Data excerpts:
* * *

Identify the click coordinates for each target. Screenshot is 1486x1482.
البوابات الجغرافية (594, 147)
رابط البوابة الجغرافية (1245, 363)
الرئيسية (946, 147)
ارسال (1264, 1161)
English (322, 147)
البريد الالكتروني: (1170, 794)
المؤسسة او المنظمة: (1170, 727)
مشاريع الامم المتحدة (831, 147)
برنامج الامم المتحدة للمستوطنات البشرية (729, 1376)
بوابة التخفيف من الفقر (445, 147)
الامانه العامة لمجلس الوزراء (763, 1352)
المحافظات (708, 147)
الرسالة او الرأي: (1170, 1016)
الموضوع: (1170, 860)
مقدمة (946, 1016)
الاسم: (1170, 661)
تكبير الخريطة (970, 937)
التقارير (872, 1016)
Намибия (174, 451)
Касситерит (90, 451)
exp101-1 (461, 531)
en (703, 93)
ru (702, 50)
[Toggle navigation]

* * *

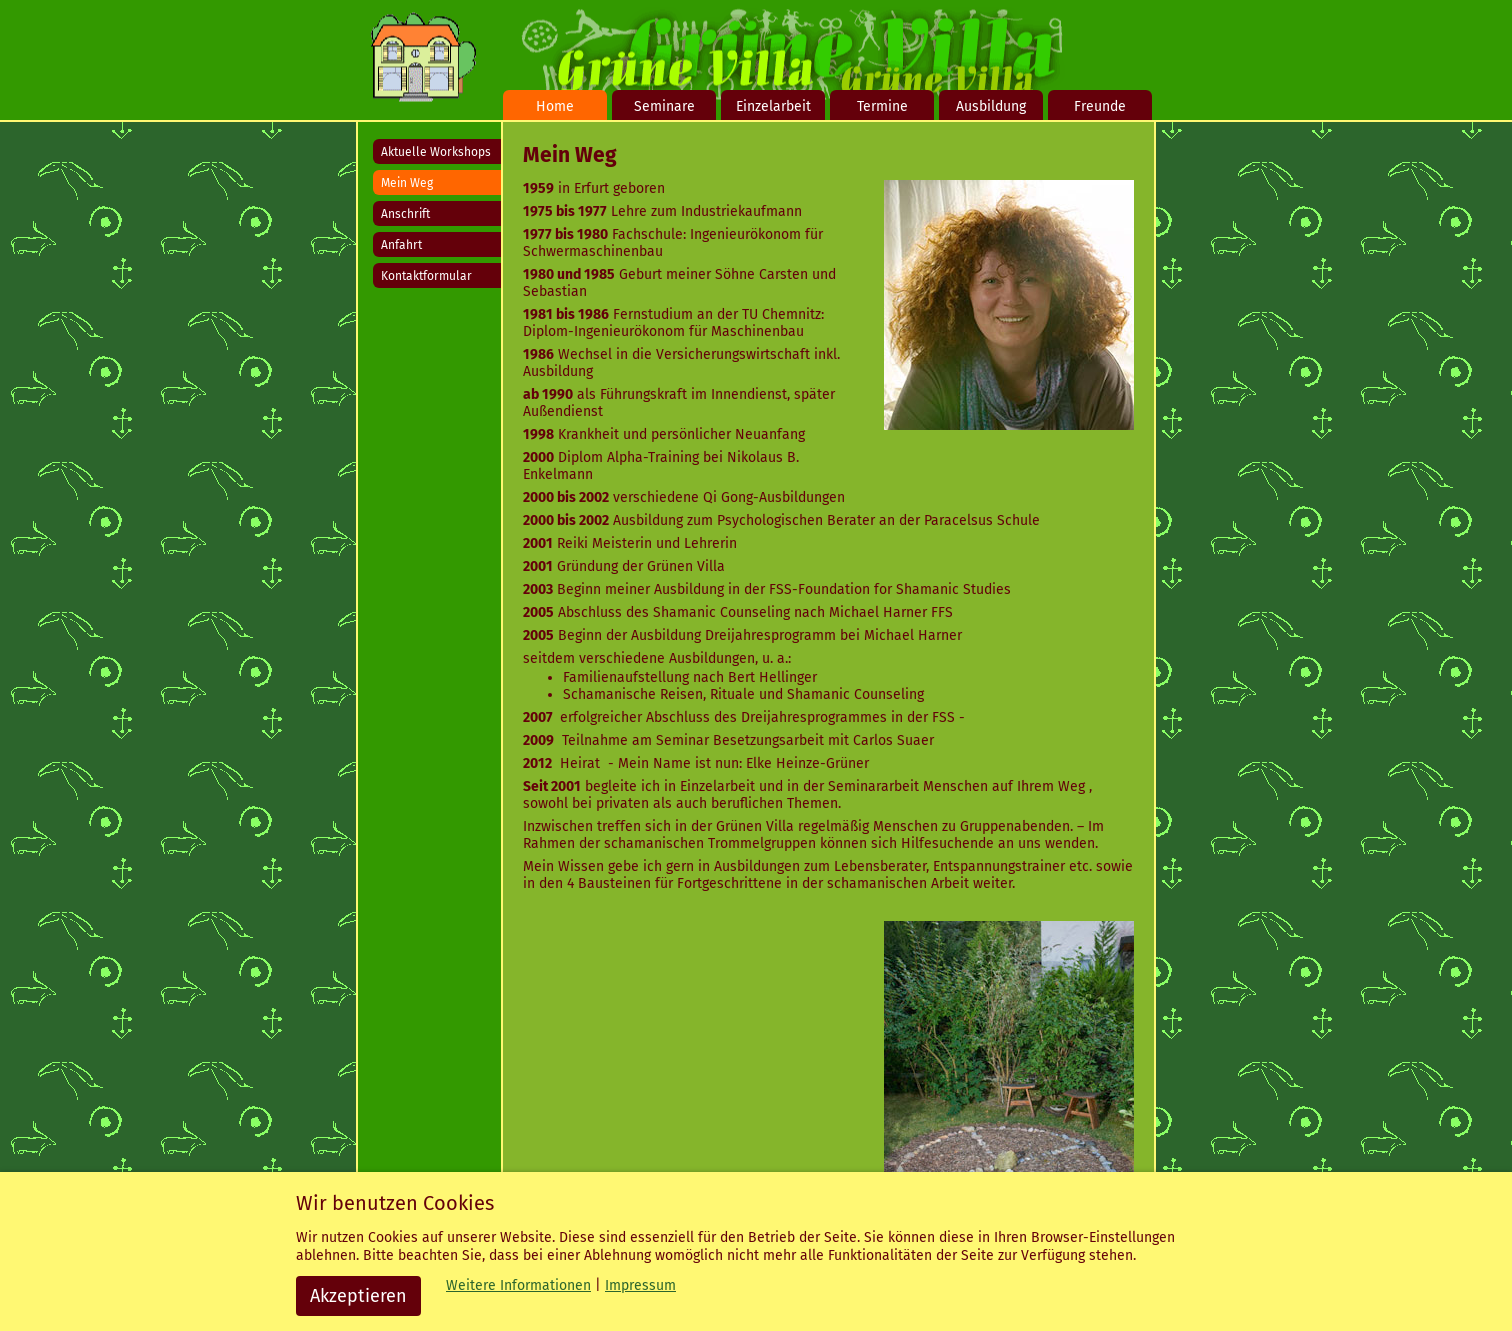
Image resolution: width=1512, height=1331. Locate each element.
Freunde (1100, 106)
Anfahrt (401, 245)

* * *

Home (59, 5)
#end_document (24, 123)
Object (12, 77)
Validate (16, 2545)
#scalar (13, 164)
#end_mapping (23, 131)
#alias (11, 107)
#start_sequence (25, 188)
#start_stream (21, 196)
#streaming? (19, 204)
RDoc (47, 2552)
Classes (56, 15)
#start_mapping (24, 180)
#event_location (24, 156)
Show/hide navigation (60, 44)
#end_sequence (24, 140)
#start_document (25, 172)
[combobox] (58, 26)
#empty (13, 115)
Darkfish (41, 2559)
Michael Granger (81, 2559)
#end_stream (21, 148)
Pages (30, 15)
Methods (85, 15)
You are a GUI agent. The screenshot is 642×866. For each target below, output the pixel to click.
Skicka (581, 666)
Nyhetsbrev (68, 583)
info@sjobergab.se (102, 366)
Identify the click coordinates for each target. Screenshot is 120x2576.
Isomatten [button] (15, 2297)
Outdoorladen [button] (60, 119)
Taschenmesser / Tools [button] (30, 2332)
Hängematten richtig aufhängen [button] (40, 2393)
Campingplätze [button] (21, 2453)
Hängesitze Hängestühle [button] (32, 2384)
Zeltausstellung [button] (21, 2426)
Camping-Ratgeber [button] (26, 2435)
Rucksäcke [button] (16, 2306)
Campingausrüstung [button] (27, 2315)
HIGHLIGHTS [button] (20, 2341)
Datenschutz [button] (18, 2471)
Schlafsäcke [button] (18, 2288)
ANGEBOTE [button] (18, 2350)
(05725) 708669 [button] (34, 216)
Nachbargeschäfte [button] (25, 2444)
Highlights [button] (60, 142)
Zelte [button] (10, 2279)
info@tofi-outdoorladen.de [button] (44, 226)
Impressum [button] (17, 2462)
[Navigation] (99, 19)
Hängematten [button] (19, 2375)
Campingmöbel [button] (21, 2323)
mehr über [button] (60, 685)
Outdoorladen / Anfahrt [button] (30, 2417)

* * *

Activity: From the records above, print only the lines between the one holding "Намибия (174, 451)" and the one holding "[Toggle navigation]", inclusive, exactly as they stand.

Completed task:
Намибия (174, 451)
Касситерит (90, 451)
exp101-1 (461, 531)
en (703, 93)
ru (702, 50)
[Toggle navigation]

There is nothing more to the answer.